That's probably not a complaint you would make of similar tracks on an EP, but stacked on top of each other here, the cumulative effect can be grating, if not predictable. Sure, playing off-time notes does bring a great robo-funk to the streaming merry-go-round melodies of opener "Apple Snapple Tracking," and they certainly imbue "Swag Lue" with a mechanical heart amidst more dreamy and psychedelic melodic motifs, but by the dubbed out electro of "High" the trick has become tough to penetrate. As such, that famed Smallville intimacy makes way for a more mechanized jack.
The ping-ponging perc isn't terminal, though, because there are less kinetic tracks and deeper, more streamlined grooves aplenty in the second half of the album. "Weird Alps" is a particular highlight: it's an economical Omar-S style workout where one element—here a sad, arpeggiated horn—is allowed to roam free amongst sandy and uninterrupted deep house beats and a feathery, ever ticking hi-hat. The definition of simple yet effective, it sounds effortless amongst the overloaded percussive ticks that preceded it.
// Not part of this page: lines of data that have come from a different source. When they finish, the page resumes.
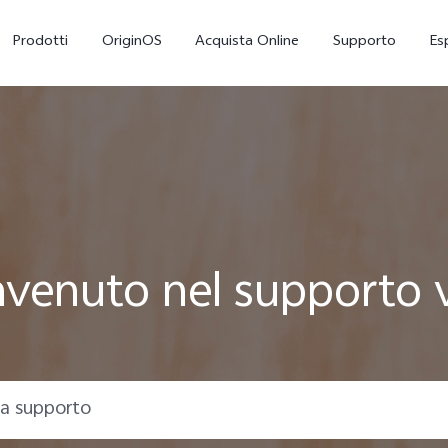
Prodotti
OriginOS
Acquista Online
Supporto
Es
venuto nel supporto 
X300
V70 5G
nuovo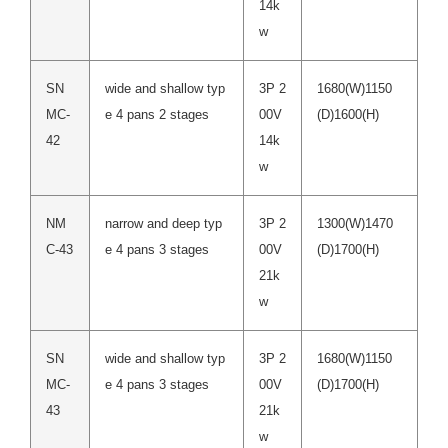
14k
w
SN
wide and shallow typ
3P 2
1680(W)1150
MC-
e 4 pans 2 stages
00V
(D)1600(H)
42
14k
w
NM
narrow and deep typ
3P 2
1300(W)1470
C-43
e 4 pans 3 stages
00V
(D)1700(H)
21k
w
SN
wide and shallow typ
3P 2
1680(W)1150
MC-
e 4 pans 3 stages
00V
(D)1700(H)
43
21k
w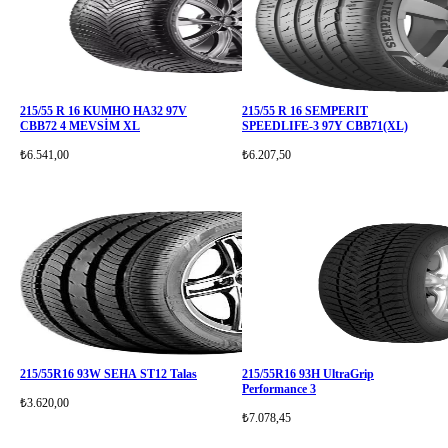
215/55 R 16 KUMHO HA32 97V
215/55 R 16 SEMPERIT
CBB72 4 MEVSİM XL
SPEEDLIFE-3 97Y CBB71(XL)
₺6.541,00
₺6.207,50
215/55R16 93W SEHA ST12 Talas
215/55R16 93H UltraGrip
Performance 3
₺3.620,00
₺7.078,45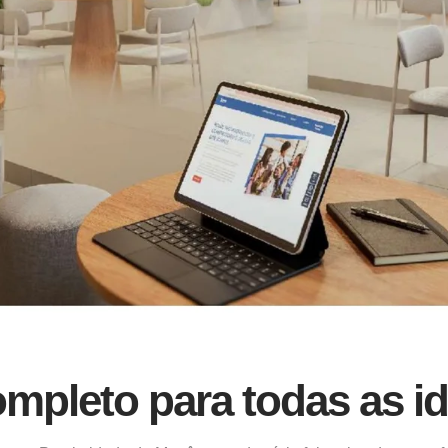
ompleto para todas as i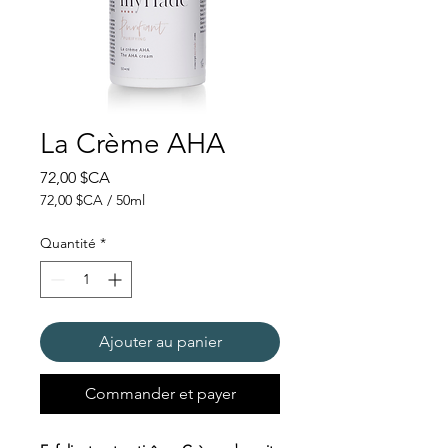
La Crème AHA
Prix
72,00 $CA
72,00 $CA
/
50ml
72,00 $CA
pour
Quantité
*
50
Millilitres
Ajouter au panier
Commander et payer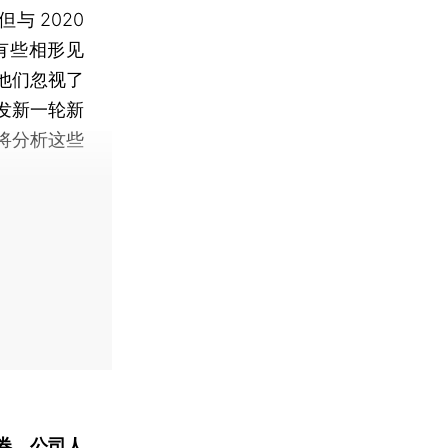
 2020
有些相形见
他们忽视了
发新一轮新
将分析这些
。
券、公司人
So too "Girl," where a coarse clap opens and closes like those in Villalobos' Fizheur Ziheuer as magical fairground melodies flutter-by somewhere off in the distance. "Sound Shake" could have been culled from the Asper sessions given its smooth and foggy deepness.
There's a real world quality to the melodies and samples that litter Two. Even when the beats might be brash and the percussion prickly, the waify little details surreptitiously steal your mind and romance your heart with imagined nostalgia. It's hard to criticise an album that is still above most in its field but, as a product of his usual form, many might have expected more.